There has been no shortage of surprising and disturbing revelations since the nation’s focus landed on police violence, following the August 2014 shooting Michael Brown in Ferguson, Missouri. One of the most stunning discoveries was how little was truly known about police shootings of civilians: There was simply no reliable record. Although an old law theoretically mandated reporting, it relied on states volunteering information they often didn’t gather in the first place.
Even FBI Director James Comey was flabbergasted. “It’s ridiculous that I can’t tell you how many people were shot by the police last week, last month, last year,” he said earlier this year. Two newspapers, The Guardian and The Washington Post separately undertook major projects to track violence. Both have produced invaluable archives requiring immense amounts of work; it is telling of the need for a centralized collection that they chose slightly different metrics, and as a result have two different databases. Two senators proposed a bill to force better data collection, though that bill seems to have stalled out.

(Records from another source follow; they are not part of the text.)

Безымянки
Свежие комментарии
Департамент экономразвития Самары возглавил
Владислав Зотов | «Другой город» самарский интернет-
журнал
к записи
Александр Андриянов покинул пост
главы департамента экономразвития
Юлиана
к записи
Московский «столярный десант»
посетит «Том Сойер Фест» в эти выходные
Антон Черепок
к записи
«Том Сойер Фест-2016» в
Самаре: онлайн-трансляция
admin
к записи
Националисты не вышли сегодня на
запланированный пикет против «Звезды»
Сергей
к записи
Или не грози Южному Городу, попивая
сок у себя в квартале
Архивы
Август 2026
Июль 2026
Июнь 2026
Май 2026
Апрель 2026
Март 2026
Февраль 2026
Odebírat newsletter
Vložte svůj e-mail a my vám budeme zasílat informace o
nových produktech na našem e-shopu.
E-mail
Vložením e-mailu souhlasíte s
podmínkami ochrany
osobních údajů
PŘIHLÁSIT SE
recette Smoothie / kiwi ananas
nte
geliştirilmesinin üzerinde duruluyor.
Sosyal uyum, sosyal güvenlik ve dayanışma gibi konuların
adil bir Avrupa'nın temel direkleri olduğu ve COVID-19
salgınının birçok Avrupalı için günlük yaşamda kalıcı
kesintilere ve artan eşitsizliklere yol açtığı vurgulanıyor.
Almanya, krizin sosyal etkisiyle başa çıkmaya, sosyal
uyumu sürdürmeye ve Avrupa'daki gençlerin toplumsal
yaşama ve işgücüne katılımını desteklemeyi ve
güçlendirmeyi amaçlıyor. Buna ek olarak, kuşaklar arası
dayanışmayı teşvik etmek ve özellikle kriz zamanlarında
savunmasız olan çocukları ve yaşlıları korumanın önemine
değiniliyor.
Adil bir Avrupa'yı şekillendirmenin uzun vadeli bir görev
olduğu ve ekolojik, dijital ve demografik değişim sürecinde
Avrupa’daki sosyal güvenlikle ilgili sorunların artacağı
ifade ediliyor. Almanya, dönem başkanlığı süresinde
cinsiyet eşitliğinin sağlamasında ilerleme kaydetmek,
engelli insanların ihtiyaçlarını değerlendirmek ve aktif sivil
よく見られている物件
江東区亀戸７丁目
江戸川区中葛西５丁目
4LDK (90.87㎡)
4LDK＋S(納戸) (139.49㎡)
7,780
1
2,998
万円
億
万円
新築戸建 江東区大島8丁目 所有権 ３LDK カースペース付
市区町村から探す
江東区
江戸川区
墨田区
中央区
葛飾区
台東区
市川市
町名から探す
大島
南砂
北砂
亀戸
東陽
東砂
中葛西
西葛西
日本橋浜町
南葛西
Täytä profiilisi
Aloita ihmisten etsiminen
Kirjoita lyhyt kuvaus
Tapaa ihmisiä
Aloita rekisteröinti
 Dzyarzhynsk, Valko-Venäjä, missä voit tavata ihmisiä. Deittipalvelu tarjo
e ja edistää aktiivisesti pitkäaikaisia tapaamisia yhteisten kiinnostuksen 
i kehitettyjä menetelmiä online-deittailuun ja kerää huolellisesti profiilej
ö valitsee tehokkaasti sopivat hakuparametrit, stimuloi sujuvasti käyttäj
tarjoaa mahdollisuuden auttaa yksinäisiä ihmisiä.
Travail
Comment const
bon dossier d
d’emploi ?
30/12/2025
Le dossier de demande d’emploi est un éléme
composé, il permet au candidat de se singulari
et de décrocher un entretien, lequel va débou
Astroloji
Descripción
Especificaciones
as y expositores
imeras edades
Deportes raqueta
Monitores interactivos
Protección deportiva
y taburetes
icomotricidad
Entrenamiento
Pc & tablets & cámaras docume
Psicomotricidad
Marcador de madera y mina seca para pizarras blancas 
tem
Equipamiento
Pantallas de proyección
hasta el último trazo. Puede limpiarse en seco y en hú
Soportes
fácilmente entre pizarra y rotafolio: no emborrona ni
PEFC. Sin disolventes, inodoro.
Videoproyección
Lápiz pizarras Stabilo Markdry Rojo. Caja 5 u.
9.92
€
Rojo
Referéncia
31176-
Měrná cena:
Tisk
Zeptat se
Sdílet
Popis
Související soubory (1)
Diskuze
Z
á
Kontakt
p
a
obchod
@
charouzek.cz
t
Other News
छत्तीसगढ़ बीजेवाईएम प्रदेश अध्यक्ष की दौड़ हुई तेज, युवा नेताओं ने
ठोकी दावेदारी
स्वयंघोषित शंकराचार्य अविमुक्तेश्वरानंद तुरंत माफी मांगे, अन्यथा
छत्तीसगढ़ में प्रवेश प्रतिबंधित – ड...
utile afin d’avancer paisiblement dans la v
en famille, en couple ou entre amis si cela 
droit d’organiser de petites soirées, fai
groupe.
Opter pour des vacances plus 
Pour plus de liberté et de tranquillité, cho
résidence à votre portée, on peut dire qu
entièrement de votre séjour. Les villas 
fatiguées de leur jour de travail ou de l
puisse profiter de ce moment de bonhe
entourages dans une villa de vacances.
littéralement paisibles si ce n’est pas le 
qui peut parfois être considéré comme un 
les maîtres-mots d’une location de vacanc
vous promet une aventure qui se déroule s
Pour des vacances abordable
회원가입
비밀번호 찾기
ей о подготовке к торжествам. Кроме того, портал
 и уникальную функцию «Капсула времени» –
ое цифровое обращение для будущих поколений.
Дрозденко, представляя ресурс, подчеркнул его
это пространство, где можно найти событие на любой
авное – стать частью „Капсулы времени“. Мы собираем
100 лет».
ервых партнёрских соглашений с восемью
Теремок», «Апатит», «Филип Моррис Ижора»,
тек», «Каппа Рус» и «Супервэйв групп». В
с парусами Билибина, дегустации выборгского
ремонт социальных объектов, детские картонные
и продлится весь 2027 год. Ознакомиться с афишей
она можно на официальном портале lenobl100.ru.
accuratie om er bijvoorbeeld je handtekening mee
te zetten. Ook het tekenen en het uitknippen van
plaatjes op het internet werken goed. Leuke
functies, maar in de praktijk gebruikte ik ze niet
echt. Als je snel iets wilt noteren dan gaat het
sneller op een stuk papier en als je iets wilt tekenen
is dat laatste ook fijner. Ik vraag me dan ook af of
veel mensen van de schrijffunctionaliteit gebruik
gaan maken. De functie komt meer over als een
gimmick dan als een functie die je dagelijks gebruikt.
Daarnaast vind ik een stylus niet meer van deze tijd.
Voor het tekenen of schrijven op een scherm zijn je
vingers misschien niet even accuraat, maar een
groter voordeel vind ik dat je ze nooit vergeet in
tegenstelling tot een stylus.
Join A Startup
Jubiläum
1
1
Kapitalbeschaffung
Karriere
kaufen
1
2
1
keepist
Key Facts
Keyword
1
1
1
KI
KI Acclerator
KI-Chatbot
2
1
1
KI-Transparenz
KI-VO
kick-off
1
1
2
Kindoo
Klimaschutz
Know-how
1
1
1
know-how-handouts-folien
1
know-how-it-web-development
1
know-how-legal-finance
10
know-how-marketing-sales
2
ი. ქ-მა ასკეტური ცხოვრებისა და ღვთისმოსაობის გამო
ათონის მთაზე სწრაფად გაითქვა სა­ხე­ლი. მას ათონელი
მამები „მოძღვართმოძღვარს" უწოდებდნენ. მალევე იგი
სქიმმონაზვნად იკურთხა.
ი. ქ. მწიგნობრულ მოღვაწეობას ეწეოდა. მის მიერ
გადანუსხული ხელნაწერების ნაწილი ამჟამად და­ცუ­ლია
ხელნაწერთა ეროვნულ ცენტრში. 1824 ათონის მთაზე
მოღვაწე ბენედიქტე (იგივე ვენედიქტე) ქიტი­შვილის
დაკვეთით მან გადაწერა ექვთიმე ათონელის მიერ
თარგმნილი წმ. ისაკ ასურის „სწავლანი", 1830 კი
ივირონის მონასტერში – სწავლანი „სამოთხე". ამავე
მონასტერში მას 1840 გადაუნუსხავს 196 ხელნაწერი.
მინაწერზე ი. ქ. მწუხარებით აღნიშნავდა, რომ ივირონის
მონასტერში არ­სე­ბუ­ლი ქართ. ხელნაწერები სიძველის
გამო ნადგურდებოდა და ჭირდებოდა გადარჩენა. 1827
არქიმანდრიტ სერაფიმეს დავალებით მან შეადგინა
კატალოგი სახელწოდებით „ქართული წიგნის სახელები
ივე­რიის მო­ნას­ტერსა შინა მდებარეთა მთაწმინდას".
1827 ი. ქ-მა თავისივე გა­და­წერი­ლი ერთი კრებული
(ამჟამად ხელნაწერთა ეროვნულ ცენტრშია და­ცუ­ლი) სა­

The new effort will go beyond tracking fatal shootings and, for the first time, track any incident in which an officer causes serious injury or death to civilians, including through the use of stun guns, pepper spray, and even fists and feet.
“We are responding to a real human outcry,” said Stephen L. Morris, assistant director of the FBI’s Criminal Justice Information Services Division, which oversees the data collection. “People want to know what police are doing, and they want to know why they are using force. It always fell to the bottom before. It is now the highest priority.”
Police experts warned the Post that the success of the system will be determined by the specifics, which is also what I heard in June. While the new system also relies on voluntary reporting, the FBI says local law enforcement has agreed to cooperate.
But the FBI’s new approach (which unfortunately will not take effect until 2017) should be a vast improvement on the status quo. The announcement is also a victory for journalists who undertook the project—and an acknowledgement that gathering this kind of data comprehensively should, and truly only can, be the province of government.